Comprendendo esattamente cosa non funziona nella cellula con sindrome di Down, si può migliorare l’attività della cellula e quindi anche migliorare gli aspetti che hanno a che fare con la disabilità cognitiva

Rosa Anna Vacca

Cosa ha capito in più, in questi vent’anni, con il suo lavoro? «Che le centrali energetiche della cellula con SDD producono poca energia. Non solo, anziché produrre energia producono radicali liberi, che sono dannosi per il cervello. A livello fetale i radicali liberi rallentano la formazione dei neuroni, mentre in età adulta l’aumento dei radicali liberi porta alla neurodegenerazione e all’invecchiamento precoce dei neuroni», spiega la ricercatrice.

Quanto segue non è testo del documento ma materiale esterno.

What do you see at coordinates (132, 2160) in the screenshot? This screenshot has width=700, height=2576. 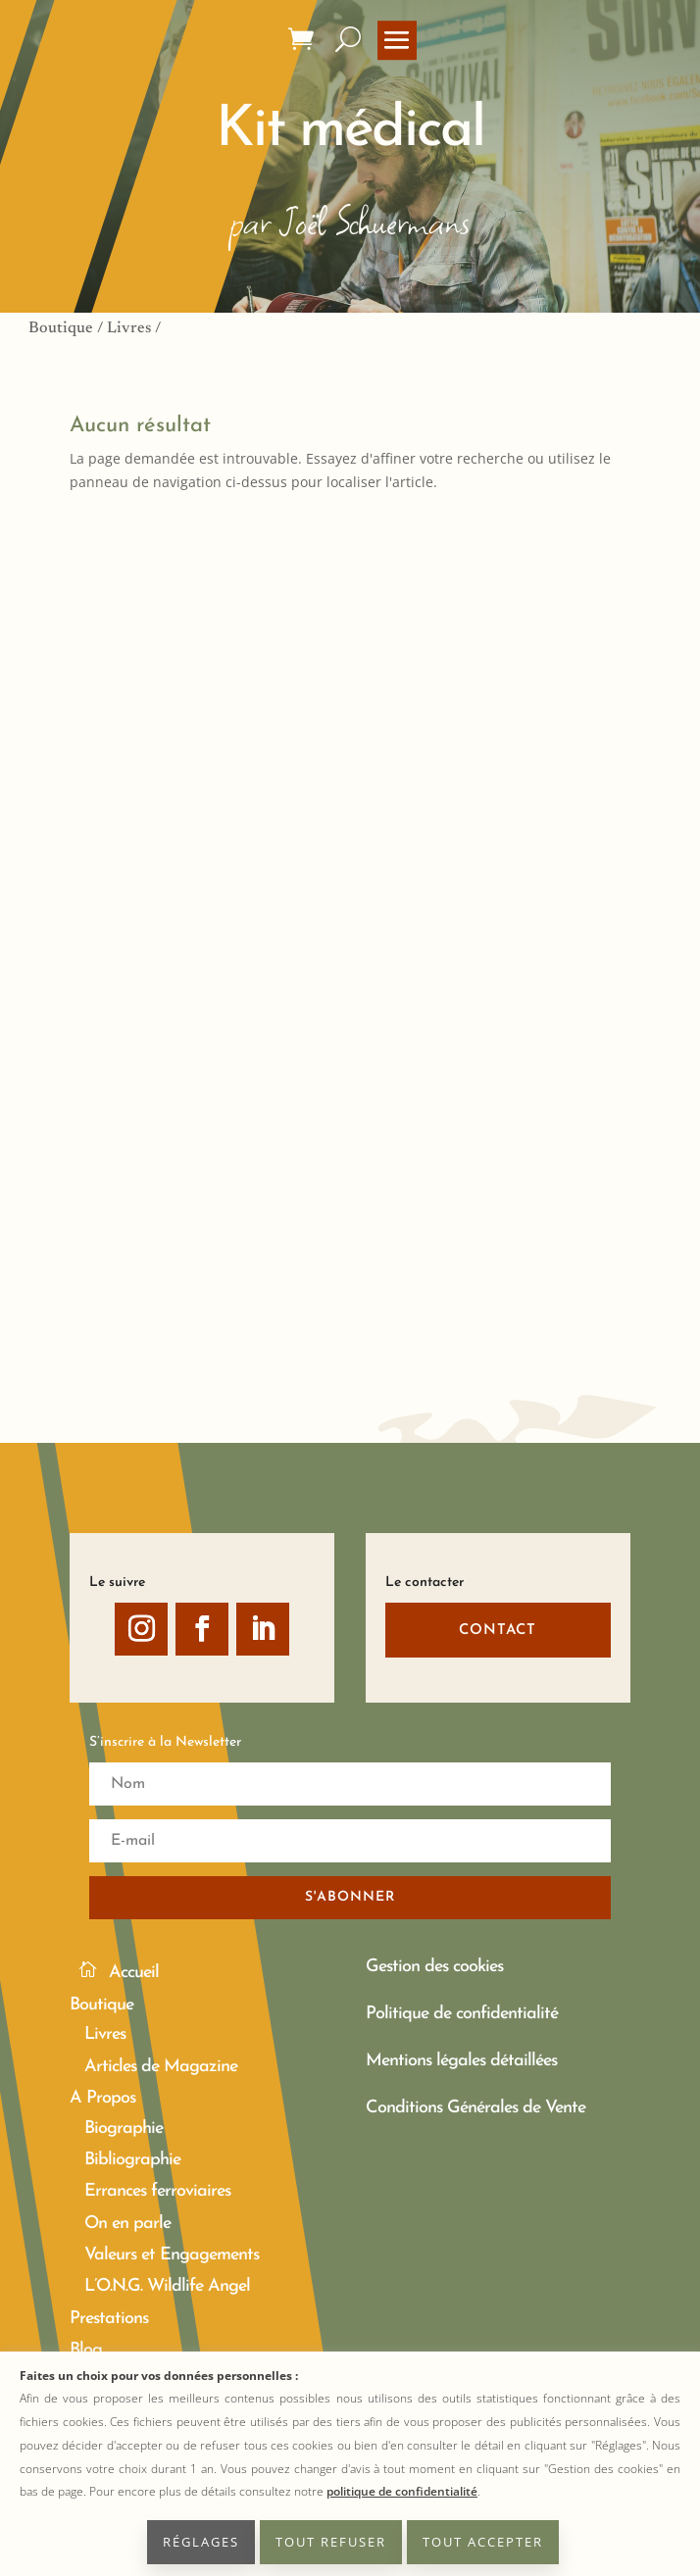 I see `Bibliographie` at bounding box center [132, 2160].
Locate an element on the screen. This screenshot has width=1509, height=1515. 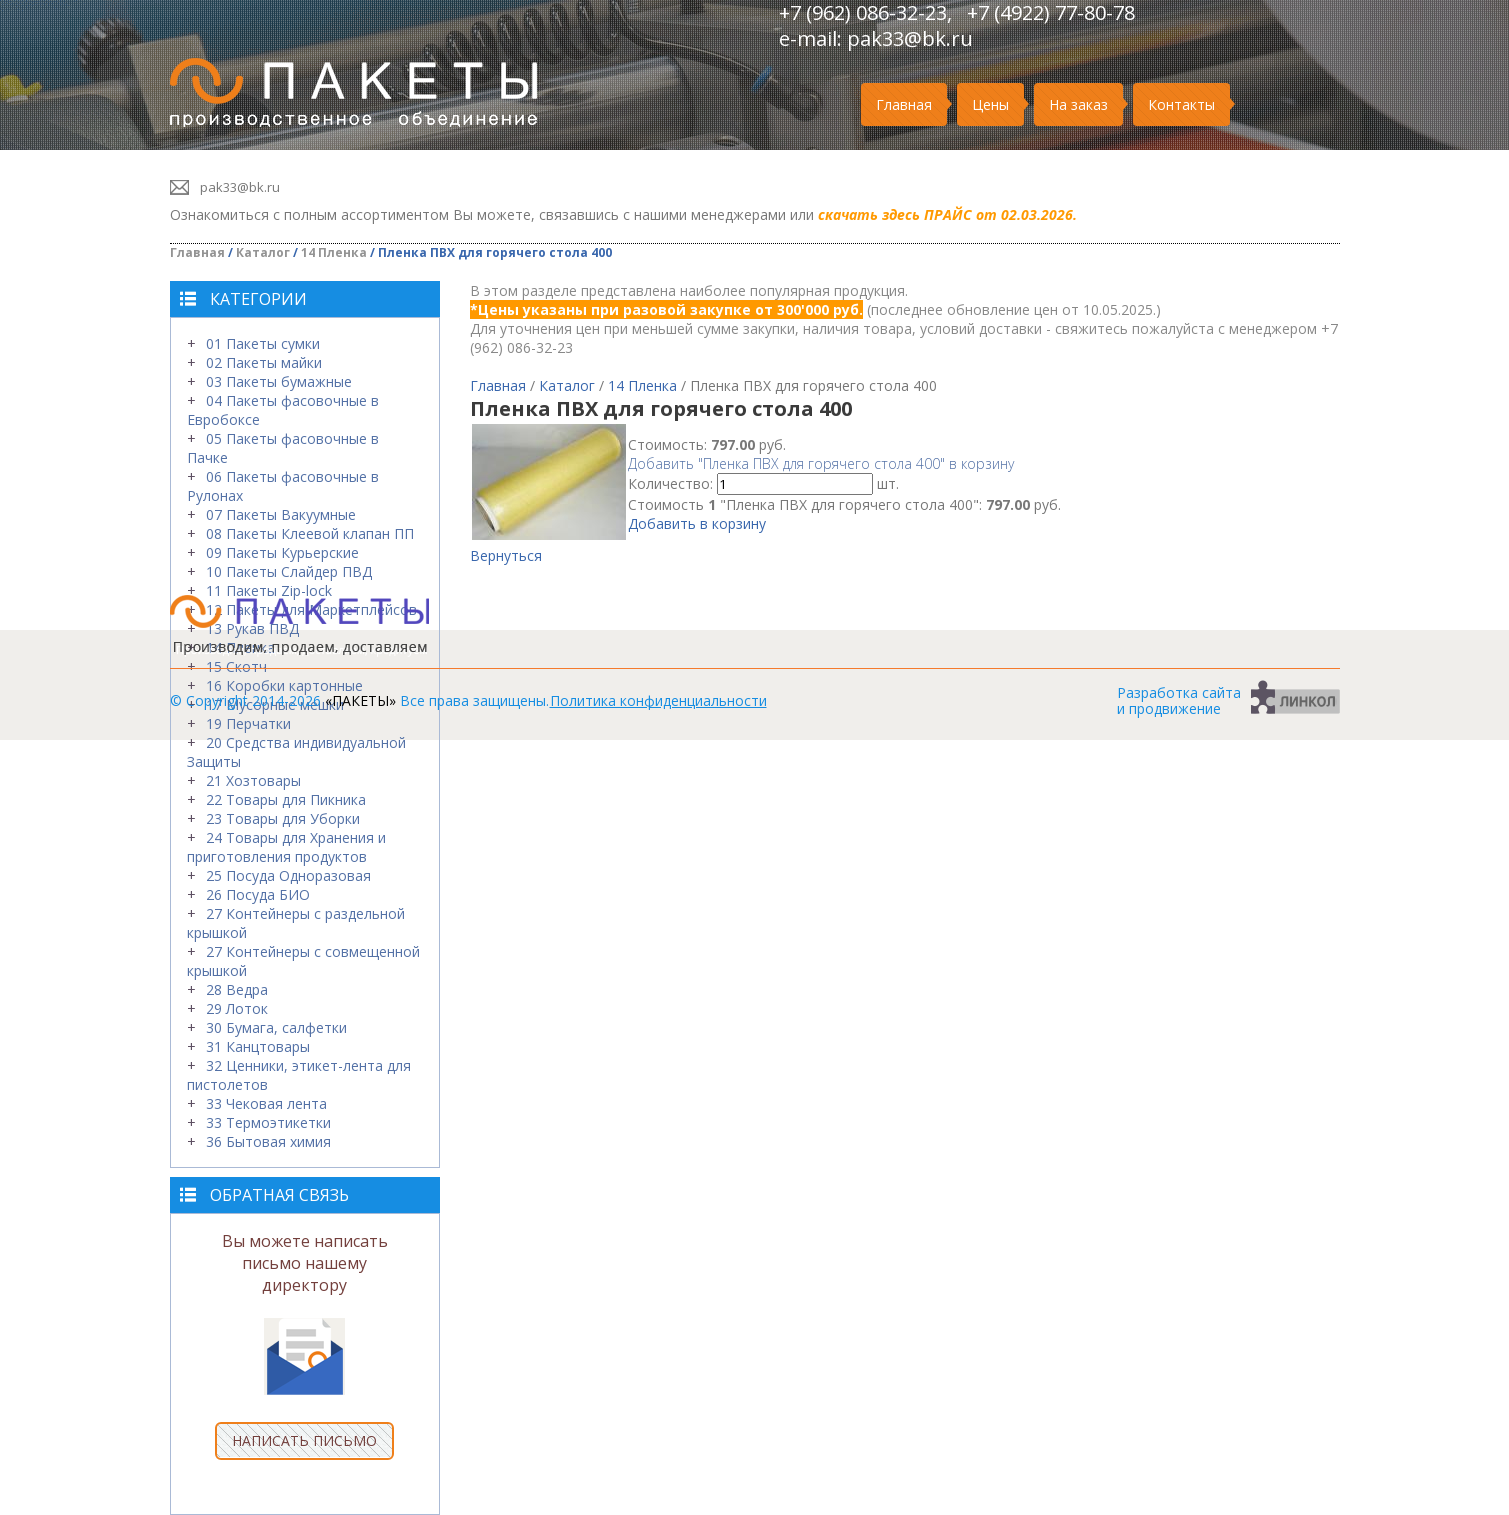 07 Пакеты Вакуумные is located at coordinates (281, 514).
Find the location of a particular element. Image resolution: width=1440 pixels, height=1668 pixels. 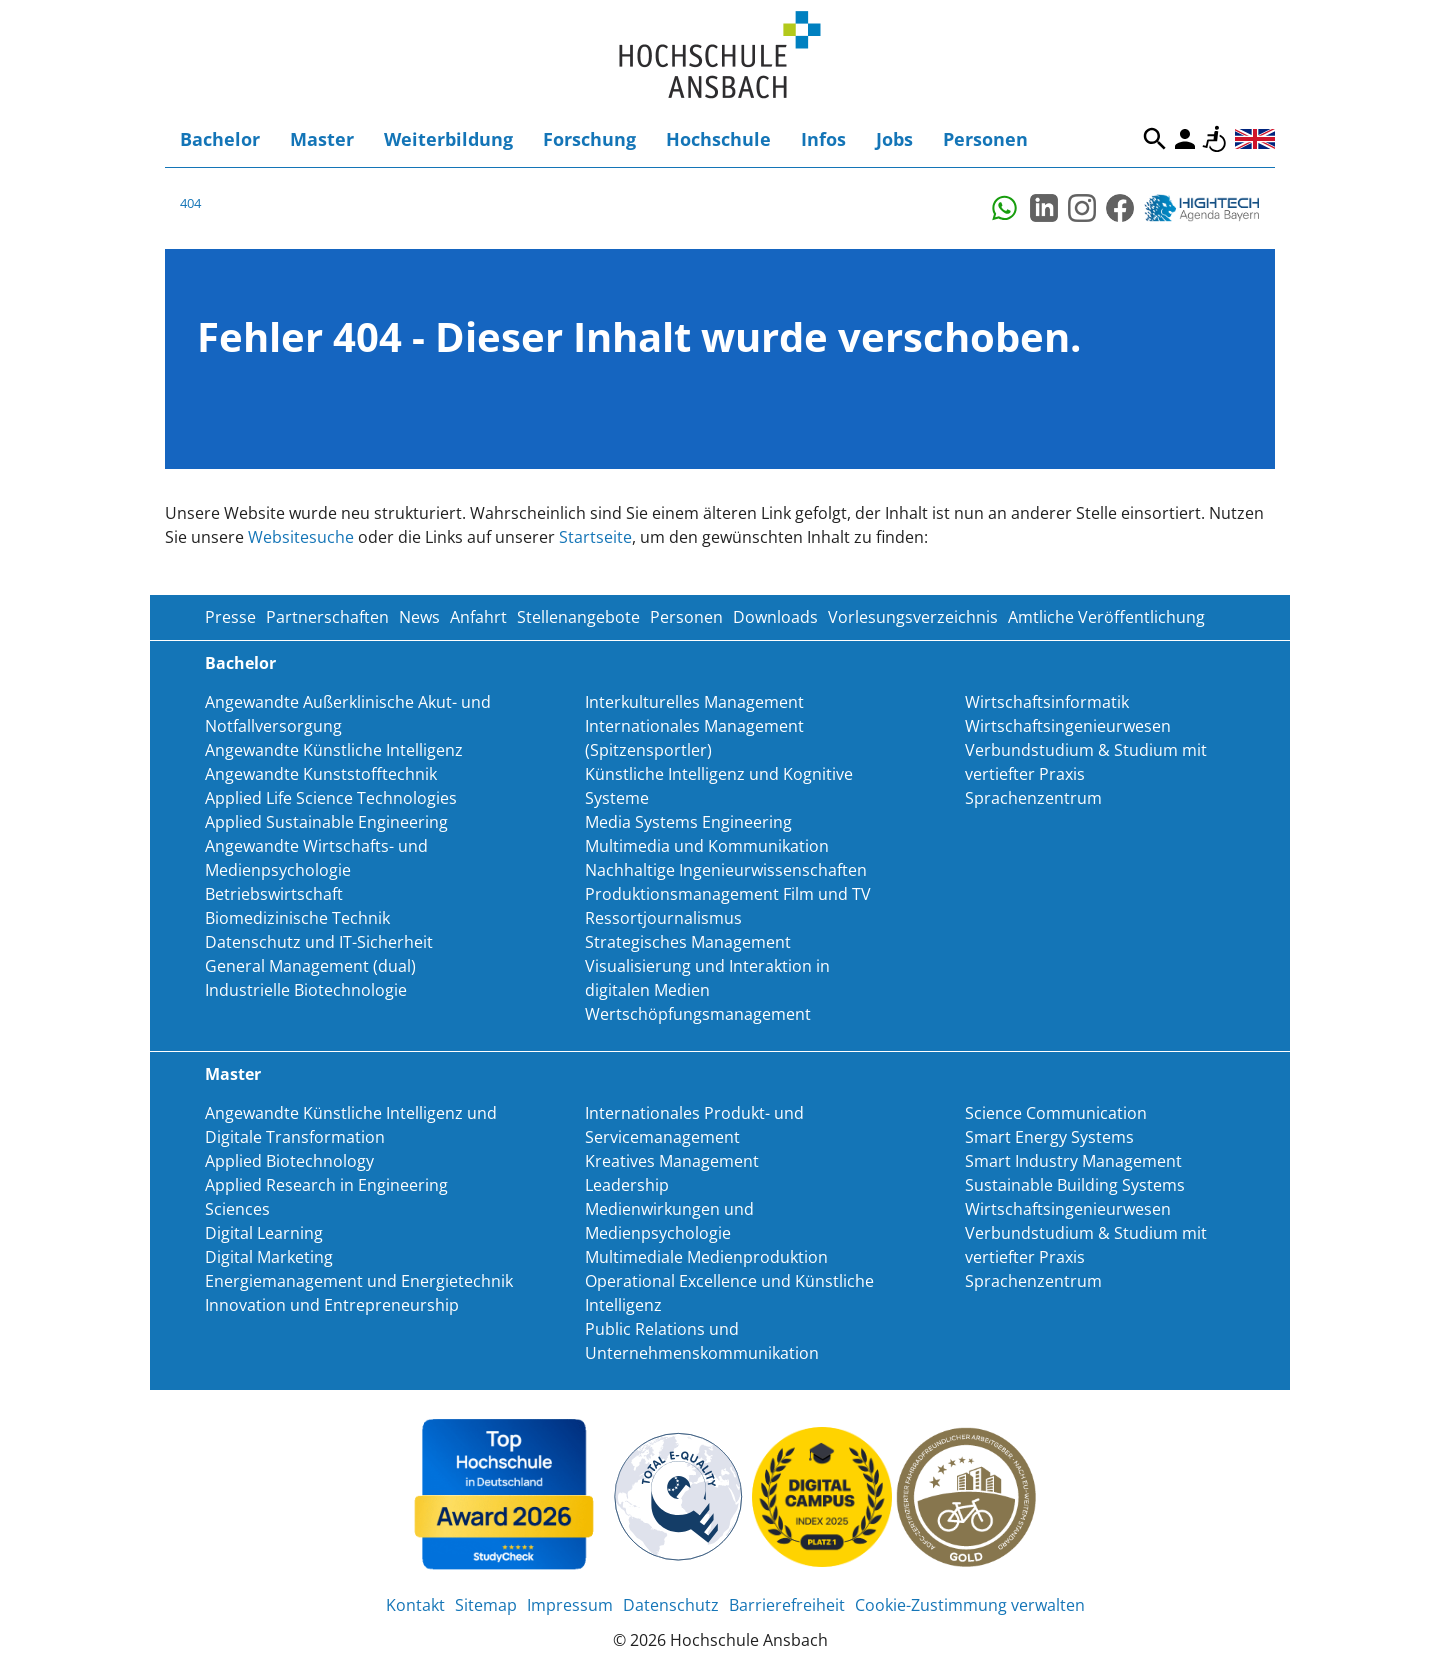 Smart Energy Systems is located at coordinates (1049, 1137).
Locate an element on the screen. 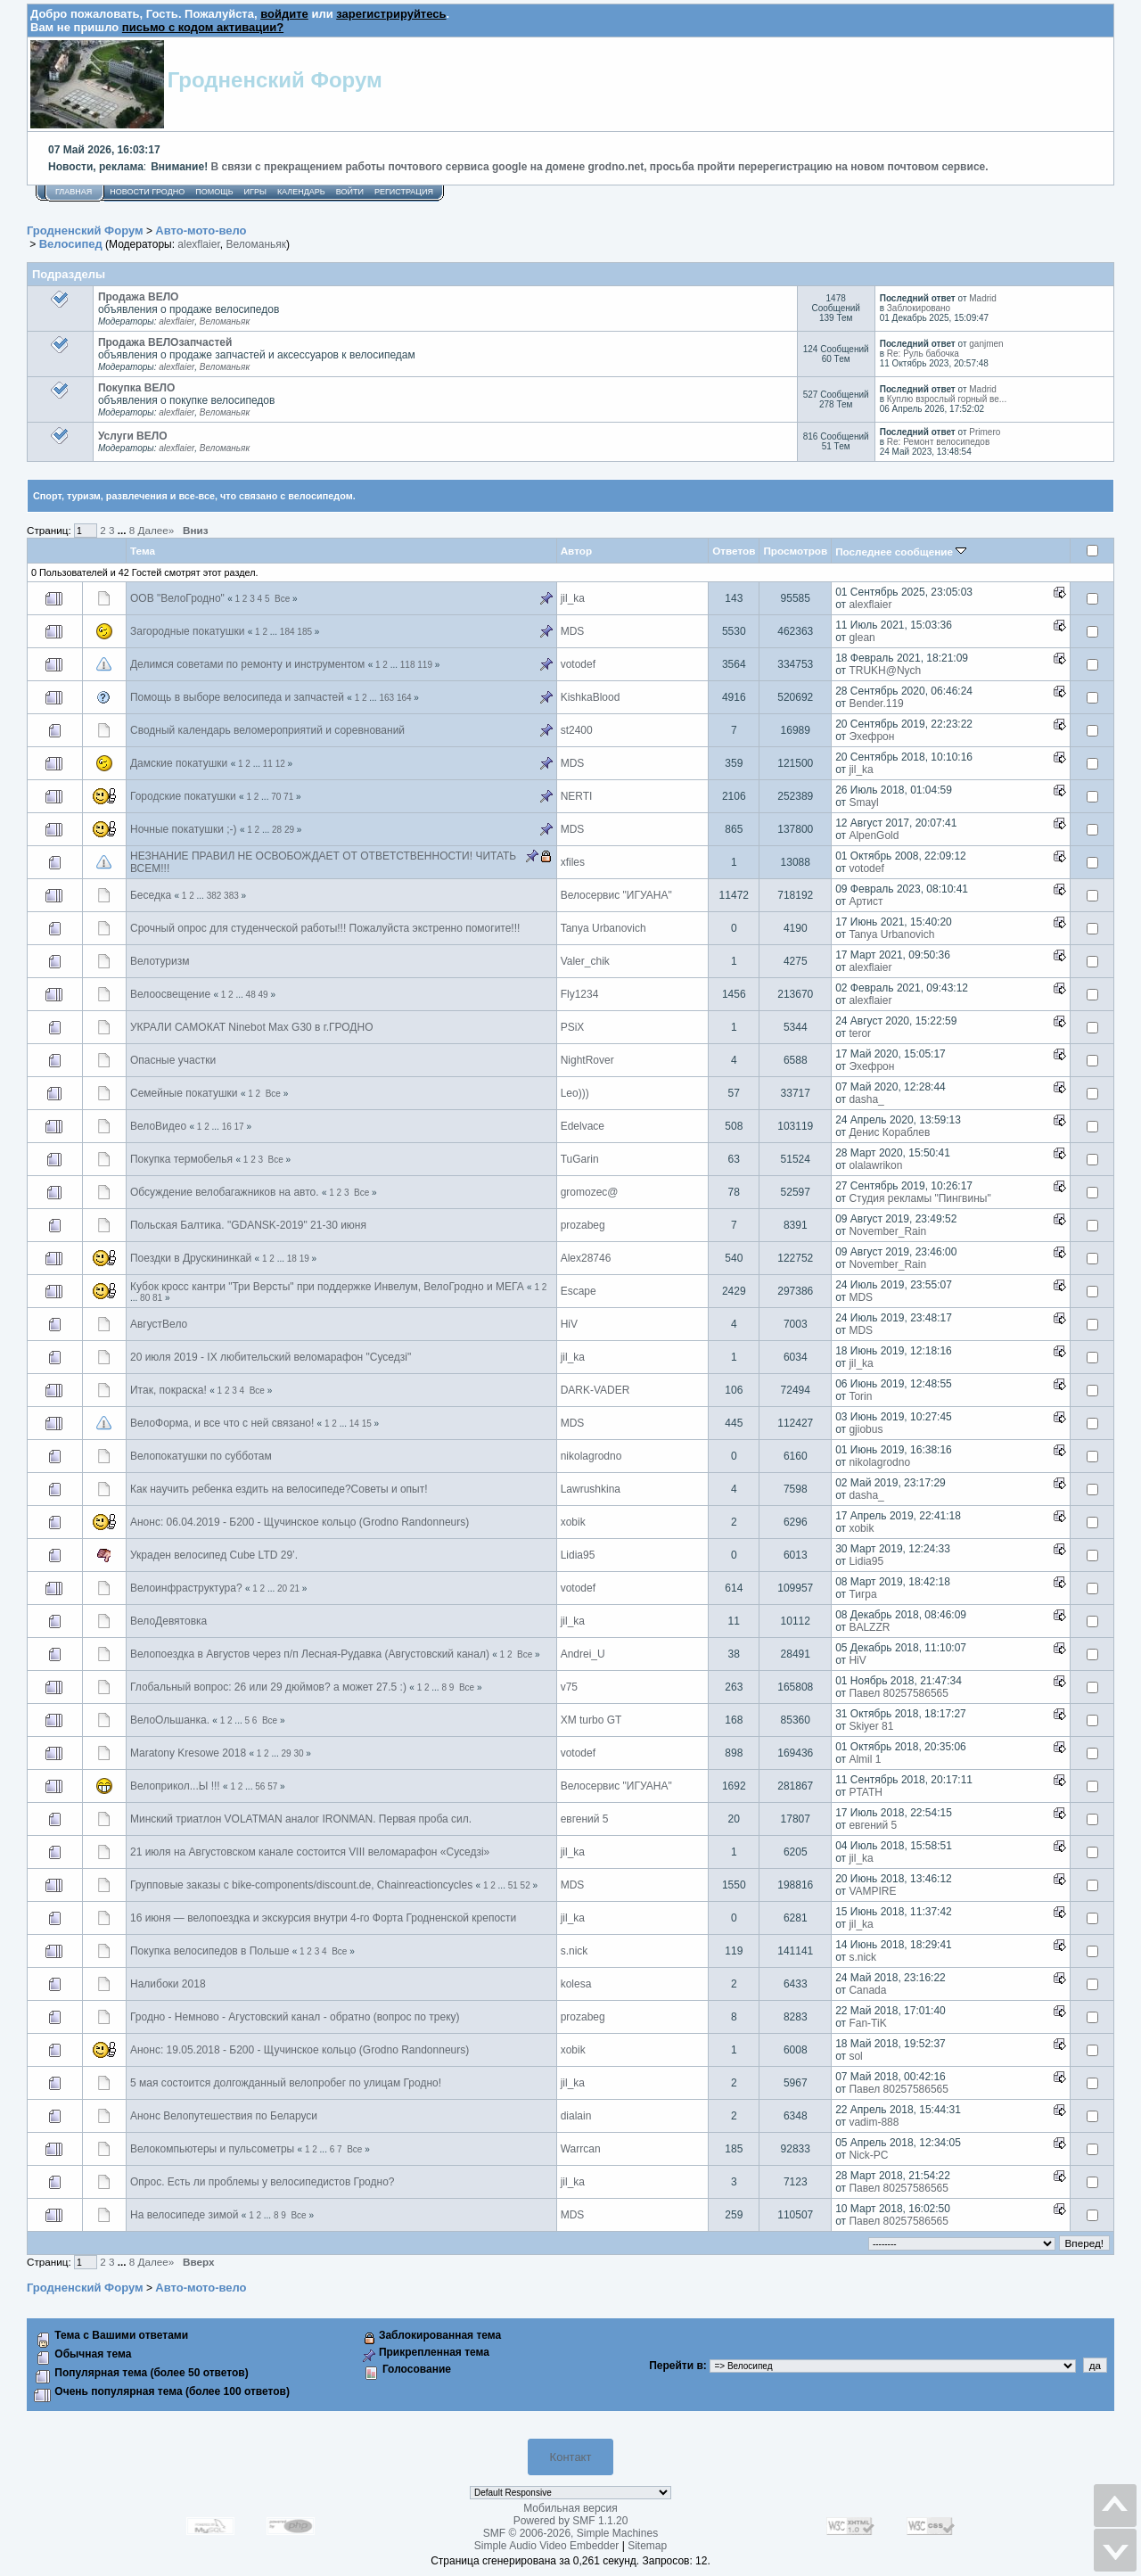  Дамские покатушки is located at coordinates (178, 763).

Una volta capito ciò, «abbiamo cercato di individuare delle molecole che potessero agire su questi meccanismi, in particolare molecole naturali che potevano essere prese sia da bambini in età pediatrica sia in fase prenatale. Abbiamo visto che queste molecole agiscono su diversi meccanismi che nelle cellule con SDD sono deficitari, fanno aumentare la produzione di energia, migliorano l’attività cellulare generale e anche la produzione di neuroni. Abbiamo fatto anche un piccolo studio pilota su bambini molto piccoli e abbiamo visto che la produzione di energia dopo tre mesi di trattamento con polifenoli veniva ripristinata».



Per Roberto Speziale, presidente di Anffas, l’evento in corso è «un’occasione straordinaria. La ricerca sulla sindrome di Down a livello internazionale sta andando avanti e credo ci saranno presto risultati davvero importanti». Anffas ha portato all’attenzione dei ricercatori e delle famiglie due progetti, racconta Speziale, «uno di Anffas Trentino sull’invecchiamento precoce e le demenze, che ha dimostrato come stili di vita, prevenzione e trattamenti farmacologici adeguati rallenta e ritardano la comparse dei sintomi. La seconda best practice è il grande lavoro fatto in Italia per affermare il linguaggio easy to read, uno strumento per consentire alle persone con SDD di essere protagonisti, di autorappresentarsi e di autodeterminarsi, su questo siamo punta avanzata in Europa».

Immaginiamo con le conoscenze attuali quali risultati possa raggiungere un bambino che nasce oggi. Un evento come questo serve anche a far capire che le persone SDD hanno non solo pieno diritto di vivere ma che possono vivere una vita assolutamente dignitosa

Roberto Speziale, presidente Anffas

Le sfide che vede? «Consentire alle persone con sindrome di Down di avere una vita autonoma e indipendente. I ragazzi che oggi hanno 20/25 anni, se seguiti con i giusti supporti hanno dimostrato di poter raggiungere livelli straordinari: immaginiamo con le conoscenze attuali quali risultati possa raggiungere un bambino che nasce oggi. Il punto è che di bambini con sindrome di Down ne nasceranno sempre meno. Un evento come questo serve anche a far capire a tutti che le persone SDD hanno non solo pieno diritto di vivere ma che possono vivere una vita assolutamente dignitosa e piena di senso purché supportate e messe in condizioni di poter esprimere al meglio le proprie abilità».